US 11,748,359 B2
	Systems and methods for cohort analysis using compressed data objects enabling fast memory lookups
Nigam H. Shah, Menlo Park, CA (US); Vladimir Polony, Novato, CA (US); Juan Manuel Banda, Mableton, GA (US); and Alison Victoria Callahan, Oakland, CA (US)
Assigned to The Board of Trustees of the Leland Stanford Junior University, Stanford, CA (US)
Filed by The Board of Trustees of the Leland Stanford Junior University, Stanford, CA (US)
Filed on Dec. 22, 2021, as Appl. No. 17/645,569.
Application 17/645,569 is a continuation of application No. 16/610,440, granted, now 11,210,296, previously published as PCT/US2018/030413, filed on May 1, 2018.
Claims priority of provisional application 62/492,779, filed on May 1, 2017.
Prior Publication US 2022/0188318 A1, Jun. 16, 2022
This patent is subject to a terminal disclaimer.
Int. Cl. G06F 16/2455 (2019.01); G06F 16/22 (2019.01); G06F 16/25 (2019.01); G06F 21/62 (2013.01)

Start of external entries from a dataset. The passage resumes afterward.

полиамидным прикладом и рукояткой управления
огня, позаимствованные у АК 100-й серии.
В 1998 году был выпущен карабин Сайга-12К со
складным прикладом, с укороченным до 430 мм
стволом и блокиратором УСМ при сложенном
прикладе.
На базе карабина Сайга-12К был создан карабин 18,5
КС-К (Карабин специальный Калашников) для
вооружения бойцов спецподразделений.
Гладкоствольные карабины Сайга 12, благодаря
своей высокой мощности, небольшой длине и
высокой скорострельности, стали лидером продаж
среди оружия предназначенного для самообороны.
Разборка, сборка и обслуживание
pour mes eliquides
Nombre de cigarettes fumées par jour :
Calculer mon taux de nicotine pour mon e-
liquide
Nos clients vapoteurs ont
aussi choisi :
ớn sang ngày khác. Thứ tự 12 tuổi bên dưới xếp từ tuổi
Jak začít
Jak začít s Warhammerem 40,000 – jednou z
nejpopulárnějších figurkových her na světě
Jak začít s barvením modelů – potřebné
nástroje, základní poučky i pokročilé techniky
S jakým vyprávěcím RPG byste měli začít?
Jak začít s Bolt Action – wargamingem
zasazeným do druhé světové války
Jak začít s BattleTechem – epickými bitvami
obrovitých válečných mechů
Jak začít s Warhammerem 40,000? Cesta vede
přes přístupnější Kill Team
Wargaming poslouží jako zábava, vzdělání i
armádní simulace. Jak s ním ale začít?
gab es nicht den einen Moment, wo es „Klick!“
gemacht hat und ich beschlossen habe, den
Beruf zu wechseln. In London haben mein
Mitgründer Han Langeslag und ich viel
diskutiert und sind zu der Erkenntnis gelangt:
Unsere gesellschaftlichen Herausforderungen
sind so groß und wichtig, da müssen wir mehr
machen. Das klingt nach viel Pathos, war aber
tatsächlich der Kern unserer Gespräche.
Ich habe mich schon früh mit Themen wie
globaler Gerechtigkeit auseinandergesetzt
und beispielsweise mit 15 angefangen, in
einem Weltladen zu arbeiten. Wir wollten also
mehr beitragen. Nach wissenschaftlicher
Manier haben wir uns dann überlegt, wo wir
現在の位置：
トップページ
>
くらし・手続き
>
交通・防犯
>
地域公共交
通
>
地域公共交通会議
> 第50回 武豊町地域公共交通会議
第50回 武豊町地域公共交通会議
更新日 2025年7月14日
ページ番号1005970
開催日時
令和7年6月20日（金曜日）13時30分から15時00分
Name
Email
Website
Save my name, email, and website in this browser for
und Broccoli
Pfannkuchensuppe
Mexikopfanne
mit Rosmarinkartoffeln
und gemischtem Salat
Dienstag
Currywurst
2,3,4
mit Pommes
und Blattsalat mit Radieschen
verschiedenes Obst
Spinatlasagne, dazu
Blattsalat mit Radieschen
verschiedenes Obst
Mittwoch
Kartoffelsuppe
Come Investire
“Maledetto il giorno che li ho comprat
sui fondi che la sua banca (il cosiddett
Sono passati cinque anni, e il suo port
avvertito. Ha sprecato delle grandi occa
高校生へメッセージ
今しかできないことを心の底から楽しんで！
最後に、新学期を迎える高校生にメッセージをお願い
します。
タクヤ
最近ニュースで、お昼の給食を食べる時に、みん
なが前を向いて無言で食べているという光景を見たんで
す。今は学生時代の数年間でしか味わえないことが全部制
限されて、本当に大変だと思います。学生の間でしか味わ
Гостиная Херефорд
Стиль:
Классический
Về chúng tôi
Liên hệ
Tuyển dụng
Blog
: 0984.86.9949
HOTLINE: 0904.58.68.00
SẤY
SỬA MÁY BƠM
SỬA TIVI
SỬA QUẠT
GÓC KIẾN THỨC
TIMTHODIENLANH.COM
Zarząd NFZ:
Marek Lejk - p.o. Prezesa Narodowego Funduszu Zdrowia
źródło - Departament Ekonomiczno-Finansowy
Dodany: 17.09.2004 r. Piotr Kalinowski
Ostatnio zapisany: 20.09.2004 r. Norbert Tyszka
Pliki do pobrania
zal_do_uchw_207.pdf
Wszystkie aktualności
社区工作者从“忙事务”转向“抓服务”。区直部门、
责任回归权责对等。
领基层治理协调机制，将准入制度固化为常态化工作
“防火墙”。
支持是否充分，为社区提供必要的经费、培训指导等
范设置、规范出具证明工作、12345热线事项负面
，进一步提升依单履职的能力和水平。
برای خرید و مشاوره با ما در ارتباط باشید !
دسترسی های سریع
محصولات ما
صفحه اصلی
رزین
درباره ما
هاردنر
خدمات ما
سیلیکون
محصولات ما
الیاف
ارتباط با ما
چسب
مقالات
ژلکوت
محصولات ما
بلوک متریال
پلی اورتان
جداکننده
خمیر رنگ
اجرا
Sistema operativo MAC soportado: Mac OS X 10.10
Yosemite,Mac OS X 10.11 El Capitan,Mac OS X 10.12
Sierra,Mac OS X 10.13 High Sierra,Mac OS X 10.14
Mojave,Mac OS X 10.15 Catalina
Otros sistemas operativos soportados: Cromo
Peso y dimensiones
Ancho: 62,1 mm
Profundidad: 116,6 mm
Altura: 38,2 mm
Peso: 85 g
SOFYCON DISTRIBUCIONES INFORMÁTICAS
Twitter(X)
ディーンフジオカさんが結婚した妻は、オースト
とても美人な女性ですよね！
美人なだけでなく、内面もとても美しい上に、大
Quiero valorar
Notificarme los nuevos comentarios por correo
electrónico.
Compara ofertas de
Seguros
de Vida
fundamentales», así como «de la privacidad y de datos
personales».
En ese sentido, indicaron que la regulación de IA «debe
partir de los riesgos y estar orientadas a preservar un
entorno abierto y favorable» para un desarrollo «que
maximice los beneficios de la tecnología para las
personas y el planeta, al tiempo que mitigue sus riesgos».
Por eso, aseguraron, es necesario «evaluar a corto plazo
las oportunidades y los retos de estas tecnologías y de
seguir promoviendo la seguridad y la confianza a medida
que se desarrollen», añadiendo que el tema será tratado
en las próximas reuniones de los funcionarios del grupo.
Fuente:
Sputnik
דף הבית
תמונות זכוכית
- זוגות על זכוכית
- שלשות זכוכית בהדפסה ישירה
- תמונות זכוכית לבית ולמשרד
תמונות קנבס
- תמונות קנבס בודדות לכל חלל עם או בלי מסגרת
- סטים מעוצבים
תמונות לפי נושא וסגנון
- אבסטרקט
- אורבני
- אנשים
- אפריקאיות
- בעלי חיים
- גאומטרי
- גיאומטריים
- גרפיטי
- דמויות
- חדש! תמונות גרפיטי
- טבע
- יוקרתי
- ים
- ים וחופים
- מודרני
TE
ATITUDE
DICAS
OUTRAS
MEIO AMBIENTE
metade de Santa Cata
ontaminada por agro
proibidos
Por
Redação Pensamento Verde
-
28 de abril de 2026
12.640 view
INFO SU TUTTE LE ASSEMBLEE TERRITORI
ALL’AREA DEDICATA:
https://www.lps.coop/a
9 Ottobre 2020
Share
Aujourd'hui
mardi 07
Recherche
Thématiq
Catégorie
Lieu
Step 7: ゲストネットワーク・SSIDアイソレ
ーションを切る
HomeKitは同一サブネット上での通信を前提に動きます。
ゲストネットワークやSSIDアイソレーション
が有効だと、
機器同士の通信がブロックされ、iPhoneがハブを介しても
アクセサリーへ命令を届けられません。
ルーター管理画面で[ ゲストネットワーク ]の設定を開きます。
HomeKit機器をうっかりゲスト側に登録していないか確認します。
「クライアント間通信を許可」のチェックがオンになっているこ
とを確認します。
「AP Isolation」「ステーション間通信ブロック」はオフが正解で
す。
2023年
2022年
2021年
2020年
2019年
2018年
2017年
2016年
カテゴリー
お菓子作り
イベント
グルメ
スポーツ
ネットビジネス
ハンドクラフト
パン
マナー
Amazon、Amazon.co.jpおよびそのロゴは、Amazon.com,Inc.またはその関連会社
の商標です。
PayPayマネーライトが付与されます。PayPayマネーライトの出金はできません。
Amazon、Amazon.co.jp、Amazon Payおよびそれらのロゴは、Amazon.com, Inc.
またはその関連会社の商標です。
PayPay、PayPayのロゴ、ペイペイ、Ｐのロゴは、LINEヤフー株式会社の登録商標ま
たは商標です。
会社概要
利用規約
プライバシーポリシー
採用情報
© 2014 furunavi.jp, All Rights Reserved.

CPC G06F 16/24568 (2019.01) [G06F 16/2255 (2019.01); G06F 16/2272 (2019.01); G06F 16/254 (2019.01); G06F 21/6245 (2013.01)]

18 Claims

1. A computer-implemented method for data analysis, comprising:

receiving, for each of a plurality of patients, unstructured medical information for the patient from a plurality of different sources of medical information and generating a data object for the patient using a plurality of different models that provide structure for processing the unstructured medical information for the different sources of medical information;

selecting a data type for at least one data object in a plurality of data objects that is optimal for encoding the unstructured information into the at least one data object based on properties of the at least one data object, wherein the at least one data object comprises at least one header and a plurality of data components, wherein the at least one header comprises information regarding the selected data type and memory mappings of the plurality of data components within a body of the at least one data object;

encoding the unstructured information in the at least one data object of the selected data type, wherein the unstructured information is encoded within the plurality of data components in a serialized in-memory byte-stream format;

receiving a search query to analyze patient medical data with a plurality of parameters related to a plurality of data components for a plurality of patient demographics;

determining a particular data component relevant to the search query; and

retrieving a data value directly from the particular data component of the at least one data object using the header of the at least one data object to identify a memory location of the particular data component and without deserialization of the at least one data object, wherein the data value is retrieved in a serialized in-memory byte-stream format; and

generating an identification of a cohort of patients for the search query that includes the data value.